Monday Blues: Bite the Bullet

 


The missus came home and walked back down stairs where I was, probably, trying to nap following my Friday excursion up and over Baldy Notch. She asked, "are those bullets scattered all over the floor?"

Ooops, as I was emptying my jersey pockets that afternoon, out the spent shells came, tinkling to the floor where I had left them in my exhaustion. The question was why I had picked them up off the trail to begin with...

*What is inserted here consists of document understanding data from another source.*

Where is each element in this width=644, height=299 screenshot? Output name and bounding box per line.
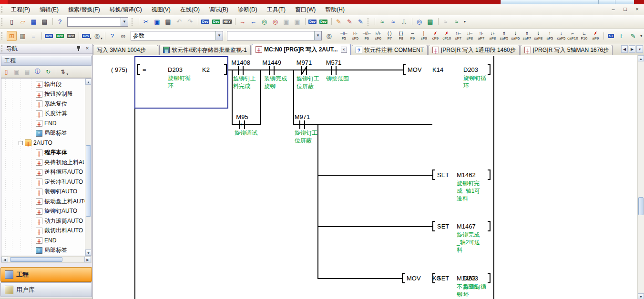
contact-m1449[interactable]: M1449 ↑ 装铆完成 旋铆 [257, 59, 286, 90]
rising-pulse-fkey[interactable]: ↑⊢ sF7 [452, 30, 464, 41]
help2-icon[interactable]: ? [107, 31, 117, 41]
combo-dropdown-icon[interactable]: ▼ [314, 31, 321, 40]
paste-icon[interactable]: ▤ [163, 17, 173, 27]
menu-item[interactable]: 诊断(D) [233, 4, 262, 15]
monitor-condition-icon[interactable]: ⎍ [399, 17, 409, 27]
cut-icon[interactable]: ✂ [141, 17, 151, 27]
declaration-edit-icon[interactable]: ✎ [356, 17, 366, 27]
tree-item[interactable]: 程序本体 [1, 148, 84, 158]
panel-close-icon[interactable]: × [84, 45, 91, 52]
vertical-line-fkey[interactable]: │ sF9 [418, 30, 429, 41]
device-setting-icon[interactable]: Dev [66, 31, 76, 41]
panel-splitter[interactable]: ········· [0, 263, 92, 267]
scroll-right-icon[interactable]: ▶ [84, 257, 91, 262]
device-comment-icon[interactable]: Dev [44, 31, 54, 41]
tree-item[interactable]: 振动盘上料AUTC [1, 197, 84, 207]
tab-device-buffer-monitor[interactable]: 软元件/缓冲存储器批量监视-1 [159, 45, 251, 55]
close-button[interactable]: × [633, 5, 641, 13]
tree-item[interactable]: 装铆钉AUTO [1, 187, 84, 197]
contact-m95-pulse[interactable]: M95 ↑ 旋铆调试 [228, 113, 256, 137]
find-in-page-icon[interactable]: ◎ [324, 31, 334, 41]
remote-operation-icon[interactable]: ◎ [270, 17, 280, 27]
contact-m971-no[interactable]: M971 ↑ 旋铆钉工 位屏蔽 [288, 113, 317, 144]
paste-data-icon[interactable]: ▤ [22, 67, 32, 77]
new-data-icon[interactable]: ▯ [1, 67, 11, 77]
tree-item[interactable]: 按钮控制段 [1, 90, 84, 100]
falling-pulse-branch-fkey[interactable]: ↓⊦ aF8 [487, 30, 498, 41]
tree-expander[interactable]: − [19, 141, 23, 145]
tree-item[interactable]: 裁切出料AUTO [1, 226, 84, 236]
horizontal-line-fkey[interactable]: ─ F9 [407, 30, 418, 41]
tab-3man[interactable]: 写入 3MAN 1004步 [93, 45, 158, 55]
tree-item[interactable]: 局部标签 [1, 129, 84, 139]
menu-item[interactable]: 视图(V) [147, 4, 175, 15]
edge-fkey[interactable]: ∟ F10 [578, 30, 590, 41]
delete-edge-fkey[interactable]: ✗ aF9 [590, 30, 601, 41]
help-icon[interactable]: ? [55, 17, 65, 27]
keyword-setup-icon[interactable]: ▣ [281, 17, 291, 27]
rising-pulse-close-branch-fkey[interactable]: ⇑ saF7 [521, 30, 532, 41]
read-from-plc-icon[interactable]: ← [248, 17, 258, 27]
device-memory-icon[interactable]: Dev [55, 31, 65, 41]
sampling-trace-icon[interactable]: ≈ [440, 17, 450, 27]
open-project-icon[interactable]: ▱ [18, 17, 28, 27]
menu-item[interactable]: 搜索/替换(F) [63, 4, 105, 15]
tab-scroll-left-icon[interactable]: ◀ [621, 45, 628, 53]
minimize-button[interactable]: – [609, 5, 617, 13]
device-memory-edit-icon[interactable]: Dev [211, 17, 221, 27]
toolbar-grip[interactable] [368, 18, 370, 26]
scroll-down-icon[interactable]: ▼ [85, 249, 92, 256]
menu-item[interactable]: 转换/编译(C) [105, 4, 147, 15]
open-contact-fkey[interactable]: ⊣⊢ F5 [338, 30, 349, 41]
project-selector-combo[interactable]: ▼ [67, 17, 128, 27]
combo-dropdown-icon[interactable]: ▼ [215, 31, 223, 40]
structured-text-icon[interactable]: ST [606, 31, 616, 41]
open-branch-fkey[interactable]: ⊦⊦ sF5 [349, 30, 361, 41]
user-library-button[interactable]: 用户库 [0, 282, 92, 297]
menu-item[interactable]: 调试(B) [204, 4, 233, 15]
toolbar-overflow-icon[interactable]: ▾ [638, 34, 644, 38]
menu-item[interactable]: 工程(P) [6, 4, 35, 15]
tree-item[interactable]: END [1, 119, 84, 129]
tree-item[interactable]: 局部标签 [1, 246, 84, 256]
coil-fkey[interactable]: ( ) F7 [384, 30, 395, 41]
save-project-icon[interactable]: ▦ [29, 17, 39, 27]
invert-operation-fkey[interactable]: ↑ aF5 [544, 30, 555, 41]
tab-comment[interactable]: 软元件注释 COMMENT [352, 45, 428, 55]
ladder-canvas[interactable]: ( 975) = D203 K2 旋铆钉循 环 [93, 55, 644, 299]
note-edit-icon[interactable]: ✎ [345, 17, 355, 27]
tree-item[interactable]: 送料循环AUTO [1, 168, 84, 178]
scrollbar-thumb[interactable] [10, 257, 62, 262]
toolbar-grip[interactable] [1, 18, 4, 26]
tree-horizontal-scrollbar[interactable]: ◀ ▶ [1, 256, 92, 263]
menu-item[interactable]: 帮助(H) [320, 4, 349, 15]
menubar-grip[interactable] [1, 6, 4, 13]
tab-list-menu-icon[interactable]: ▾ [636, 45, 643, 53]
copy-icon[interactable]: ▣ [152, 17, 162, 27]
device-monitor-icon[interactable]: Dev [307, 17, 317, 27]
device-display-icon[interactable]: Dev [81, 31, 91, 41]
tab-scroll-right-icon[interactable]: ▶ [629, 45, 635, 53]
undo-icon[interactable]: ↶ [174, 17, 184, 27]
tree-item[interactable]: 长度计算 [1, 109, 84, 119]
watch-register-icon[interactable]: ◎ [414, 17, 424, 27]
compare-operand-1[interactable]: D203 [168, 66, 183, 73]
compare-op[interactable]: = [143, 66, 146, 73]
menu-item[interactable]: 在线(O) [175, 4, 204, 15]
tree-item[interactable]: 输出段 [1, 80, 84, 90]
scroll-up-icon[interactable]: ▲ [85, 79, 92, 85]
scrollbar-thumb[interactable] [86, 145, 91, 217]
watch-window-icon[interactable]: ▤ [425, 17, 435, 27]
rising-pulse-close-fkey[interactable]: ⇑ saF5 [498, 30, 510, 41]
clear-plc-memory-icon[interactable]: ▣ [292, 17, 302, 27]
new-project-icon[interactable]: ▯ [7, 17, 17, 27]
print-icon[interactable]: ▤ [40, 17, 50, 27]
monitor-start-icon[interactable]: ≈ [377, 17, 387, 27]
tree-item[interactable]: 动力滚筒AUTO [1, 216, 84, 226]
function-block-list-icon[interactable]: ≡ [29, 31, 39, 41]
no-convert-fkey[interactable]: ⌐ caF10 [567, 30, 578, 41]
menu-item[interactable]: 工具(T) [262, 4, 290, 15]
tree-item[interactable]: 定长冲孔AUTO [1, 177, 84, 187]
rising-pulse-branch-fkey[interactable]: ↑⊦ aF7 [475, 30, 487, 41]
application-instruction-fkey[interactable]: { } F8 [395, 30, 407, 41]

Back in my formative years my best friend, and his family, were all into shooting, shooting at steel plate silhouettes. It was cool because, you know, Clint Eastwood, the man with no name and Dirty Harry. It was also cool, because I got to go with them sometimes (heck, we even made a little money one summer, thanks to Mr. B, working tournaments at the shooting range.) Dad grew up with guns and hunting in Colorado, and, while Mom would have hated the idea (an Iowa childhood neighbor having been killed in a "shooting accident," during her own formative years) she kept quiet about it, and so I got to go. On those days, and when we were done with our target practice, we would always pick up the spent shells, not for the sake of picking up litter (although Mr. B was all behind those efforts too), but because my friends' family made their own bullets. They would bring the empty shells home, punch out the old primers, insert new ones, fill with shells with gunpowder, and press fit a new lead projectile. I remember seeing little lead ingots in their garage and, at first, wondered what they were for. Later, I would know.

Anyway, ever since those days, when I am out and about either hiking, or riding through the dirt, and I notice a little collection of brass at my feet I stop and reach down, pick one or two up, and pocket them. For old times sake as much as anything, I guess.

The Monday Blues has been an occasional feature here at the blog since inception; the blues, an emotion, a color, a genre of music, with a cycling twist.